Giunta-Cotter had hopscotched across New England seeking safety in shelters before deciding that she and her children couldn’t hide from her husband forever. She moved back home to Amesbury, hoping that her children would at least escape if he came for her.
That exact scenario soon came to pass. Days after holding her hostage at the house, and being released on $500 bail, William Cotter killed his wife and then himself with a sawed-off shotgun, after blowing past their 11-year-old daughter at the door. Another daughter was at a friend’s house.
Mosure was impregnated at 14 by her 24-year-old boyfriend and had a second child with him before finishing high school. When the youngest started school, she enrolled in nursing school, although she learned she had to marry Rocky Mosure to get financial aid not tied to her parents’ income.
“For Michelle, it was the biggest irony of her life, a system that forced her to marry a man she was working so hard to leave,” Snyder writes.
Not long after, Mosure shattered the window of the bolted back door at her mother’s house, where she had dropped off their children. When his parents bailed him out of jail, an alarmed Michelle Mosure recanted her affidavit and moved back in with Mosure. Two months later, he killed her and the children in their basement before turning the gun on himself.
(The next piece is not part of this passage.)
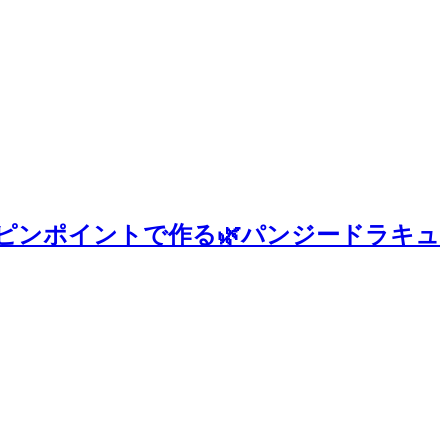
ピンポイントで作る🌿パンジードラキュ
Authorities in both communities realized that shelters alone were not a solution, that danger peaked after an arrest and that abusers need to be jailed or monitored until victims can make a safety plan. They also concluded that guns increase the risk exponentially.
For many people in volatile relationships, child custody issues can be especially treacherous.
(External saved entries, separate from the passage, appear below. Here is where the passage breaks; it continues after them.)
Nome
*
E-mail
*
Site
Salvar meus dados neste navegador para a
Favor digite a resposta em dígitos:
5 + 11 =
“You are tied to that person you have a child with for 18 years, even longer, honestly. For a lot of our clients, that is a very terrifying thing,” said Stacy Dougherty, community outreach director at Laurel House, a domestic violence shelter in the Philadelphia suburbs, where two women were killed in recent months during custody exchanges at convenience stores.
After spending 10 years researching domestic violence for her book, the issue hit close to home for Snyder last week, when a couple she knew from her daughter’s school community in Washington, D.C., died in a murder-suicide during a contentious divorce. Snyder, a friend of the extended family, said Jason Rieff was set to lose custody of their children while Lola Gulomova took them overseas on her next State Department assignment.
According to a police report cited by The Washington Post, Rieff shot himself in the head after police arrived Friday morning. They found Gulomova’s body in another room.
Snyder, faced with the difficult task of telling her daughter about the deaths, has not had time to fully analyze it yet.
“All I know is that this underscores the importance of my book and my work, and that people get desperate when they feel there is no way out,” she said Tuesday. “We’ve made progress in that we know more” about domestic violence. “But we’ve lost ground in that this is still happening in such numbers.”